I have just returned hotfoot from an audience with Tony Blair. As one of around 30 editors across the UK, I was fortunate to be invited to interview the Prime Minister at 10 Downing Street.

A few of us were selected to ask questions – which ranged from war in Africa to nuclear energy. I tackled Mr Blair on planning laws and the relationship between councils and local shops. The Prime Minister told me that planning applications in the UK were now being treated with much more regard to smaller shops and the environment.

I also put to him baker Ian Martin’s point about how, in Australia, out-of-town planning applications were now being given only to ‘complexes’, which had to include small shops clustered around a supermarket.

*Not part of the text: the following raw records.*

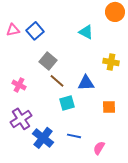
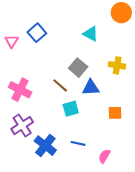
pink triangle: (13, 30) -> (12, 41), moved, turned -48
gray square: (48, 61) -> (78, 68), moved
pink cross: (19, 85) -> (20, 90), size x1.5

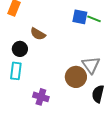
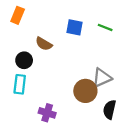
blue square: (80, 17) -> (74, 27), moved
gray triangle: (91, 65) -> (102, 78), turned 42

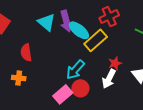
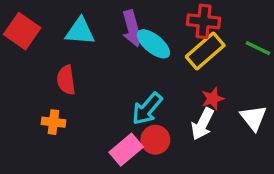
red cross: (109, 17) -> (204, 21), turned 30
cyan triangle: (46, 22) -> (80, 31), moved, turned -36
yellow rectangle: (96, 40) -> (205, 51), moved

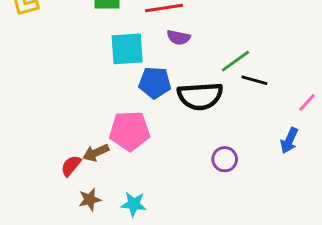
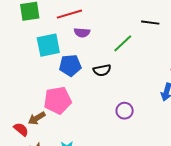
black line: (254, 80) -> (150, 23), moved
black semicircle: (200, 96) -> (102, 70), size x0.6
red semicircle: (71, 166) -> (21, 129), turned 98

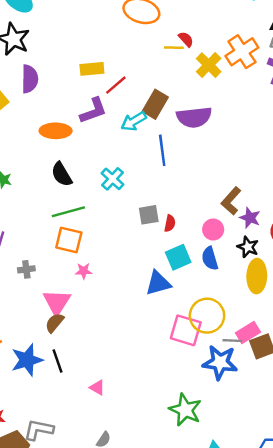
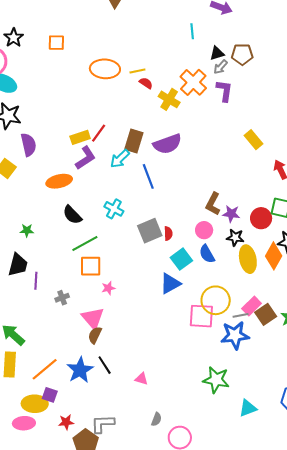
yellow line: (174, 48) -> (137, 71), moved
yellow rectangle: (92, 69) -> (80, 137), moved
gray square: (149, 215) -> (150, 231), size x1.4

I know we are all cynical when it comes to politicians and promises, but it was a point in which he seemed genuinely interested. Both the supermarkets and the small shops appear to benefit from the system in Australia, where the in-stores need a smaller footprint for bakery that is economical for them.

The small shops, including bakers, are able to differentiate their offering and benefit from both the supermarket shoppers and other clientele. Customers can wander throughout the complex and place all their goods in the same trolley. It sounds too simple and good to be true. If only we could wind the clock back 20 years and start again – this time with common sense.

I also asked the Prime Minister if we could resolve the problem of small shops still suffering from too much red tape, restricted delivery access, punitive parking and the fact they are penalised because they do not have the lobbying power of the British Retail Consortium. He simply said “he understood”.

But that’s not enough! A new study by the Campaign for the Protection of Rural England (CPRE) confirms that local shops flourish once superstore plans are turned down (pg 4). That is what happens in the rest of Europe. But you cannot change the status quo; you can only change the future.

I believe our supermarkets are the best in the world, but they do not foster ‘community’. I suggest the CPRE, the Federation of Small Businesses, the Independent Retailers Consortium and other disparate organisations with the same aim, all join together in allocating funding to a central lobbyist, while maintaining their own individuality. Because, in this era, vociferous lobbying is the ONLY thing that counts.